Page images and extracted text
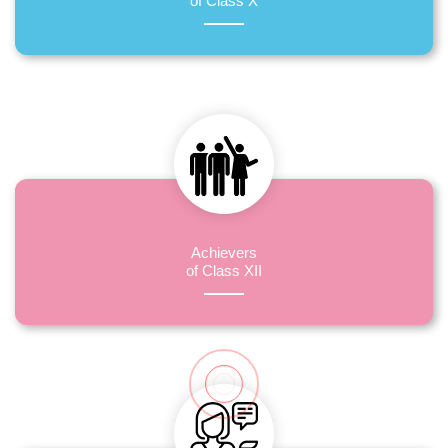
of Class X
Achievers
of Class XII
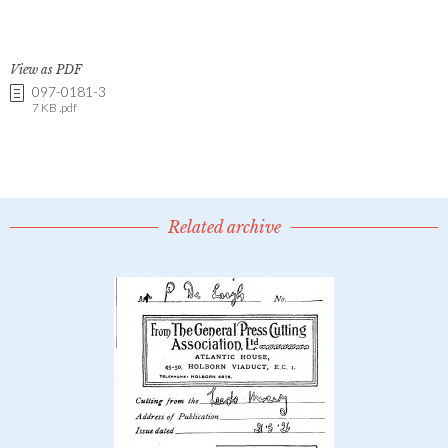
View as PDF
097-0181-3
7 KB .pdf
Related archive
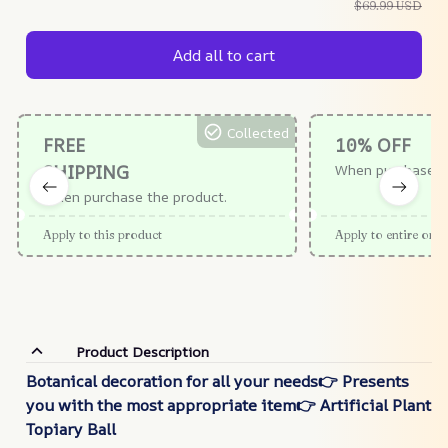
$69.99 USD
Add all to cart
Collected
FREE
10% OFF
SHIPPING
When purchase $
When purchase the product.
Apply to this product
Apply to entire orde
Product Description
Botanical decoration for all your needs👉 Presents
you with the most appropriate item👉 Artificial Plant
Topiary Ball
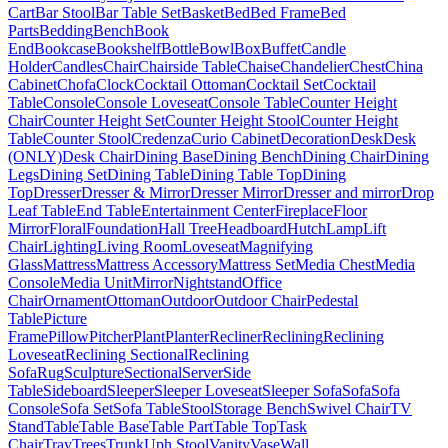
Cart
Bar Stool
Bar Table Set
Basket
Bed
Bed Frame
Bed
Parts
Bedding
Bench
Book
End
Bookcase
Bookshelf
Bottle
Bowl
Box
Buffet
Candle
Holder
Candles
Chair
Chairside Table
Chaise
Chandelier
Chest
China
Cabinet
Chofa
Clock
Cocktail Ottoman
Cocktail Set
Cocktail
Table
Console
Console Loveseat
Console Table
Counter Height
Chair
Counter Height Set
Counter Height Stool
Counter Height
Table
Counter Stool
Credenza
Curio Cabinet
Decoration
Desk
Desk
(ONLY)
Desk Chair
Dining Base
Dining Bench
Dining Chair
Dining
Legs
Dining Set
Dining Table
Dining Table Top
Dining
Top
Dresser
Dresser & Mirror
Dresser Mirror
Dresser and mirror
Drop
Leaf Table
End Table
Entertainment Center
Fireplace
Floor
Mirror
Floral
Foundation
Hall Tree
Headboard
Hutch
Lamp
Lift
Chair
Lighting
Living Room
Loveseat
Magnifying
Glass
Mattress
Mattress Accessory
Mattress Set
Media Chest
Media
Console
Media Unit
Mirror
Nightstand
Office
Chair
Ornament
Ottoman
Outdoor
Outdoor Chair
Pedestal
Table
Picture
Frame
Pillow
Pitcher
Plant
Planter
Recliner
Reclining
Reclining
Loveseat
Reclining Sectional
Reclining
Sofa
Rug
Sculpture
Sectional
Server
Side
Table
Sideboard
Sleeper
Sleeper Loveseat
Sleeper Sofa
Sofa
Sofa
Console
Sofa Set
Sofa Table
Stool
Storage Bench
Swivel Chair
TV
Stand
Table
Table Base
Table Part
Table Top
Task
Chair
Tray
Trees
Trunk
Uph Stool
Vanity
Vase
Wall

* **What this task involves**: Write out the entries above verbatim; the pictures do not belong in your copy.

* **Problem solution**:
of Class X
Achievers
of Class XII
View as PDF
097-0181-3
7 KB .pdf
Related archive
$69.99 USD
Add all to cart
Collected
FREE
10% OFF
SHIPPING
When purchase $
When purchase the product.
Apply to this product
Apply to entire orde
Product Description
Botanical decoration for all your needs👉 Presents
you with the most appropriate item👉 Artificial Plant
Topiary Ball
Cart
Bar Stool
Bar Table Set
Basket
Bed
Bed Frame
Bed
Parts
Bedding
Bench
Book
End
Bookcase
Bookshelf
Bottle
Bowl
Box
Buffet
Candle
Holder
Candles
Chair
Chairside Table
Chaise
Chandelier
Chest
China
Cabinet
Chofa
Clock
Cocktail Ottoman
Cocktail Set
Cocktail
Table
Console
Console Loveseat
Console Table
Counter Height
Chair
Counter Height Set
Counter Height Stool
Counter Height
Table
Counter Stool
Credenza
Curio Cabinet
Decoration
Desk
Desk
(ONLY)
Desk Chair
Dining Base
Dining Bench
Dining Chair
Dining
Legs
Dining Set
Dining Table
Dining Table Top
Dining
Top
Dresser
Dresser & Mirror
Dresser Mirror
Dresser and mirror
Drop
Leaf Table
End Table
Entertainment Center
Fireplace
Floor
Mirror
Floral
Foundation
Hall Tree
Headboard
Hutch
Lamp
Lift
Chair
Lighting
Living Room
Loveseat
Magnifying
Glass
Mattress
Mattress Accessory
Mattress Set
Media Chest
Media
Console
Media Unit
Mirror
Nightstand
Office
Chair
Ornament
Ottoman
Outdoor
Outdoor Chair
Pedestal
Table
Picture
Frame
Pillow
Pitcher
Plant
Planter
Recliner
Reclining
Reclining
Loveseat
Reclining Sectional
Reclining
Sofa
Rug
Sculpture
Sectional
Server
Side
Table
Sideboard
Sleeper
Sleeper Loveseat
Sleeper Sofa
Sofa
Sofa
Console
Sofa Set
Sofa Table
Stool
Storage Bench
Swivel Chair
TV
Stand
Table
Table Base
Table Part
Table Top
Task
Chair
Tray
Trees
Trunk
Uph Stool
Vanity
Vase
Wall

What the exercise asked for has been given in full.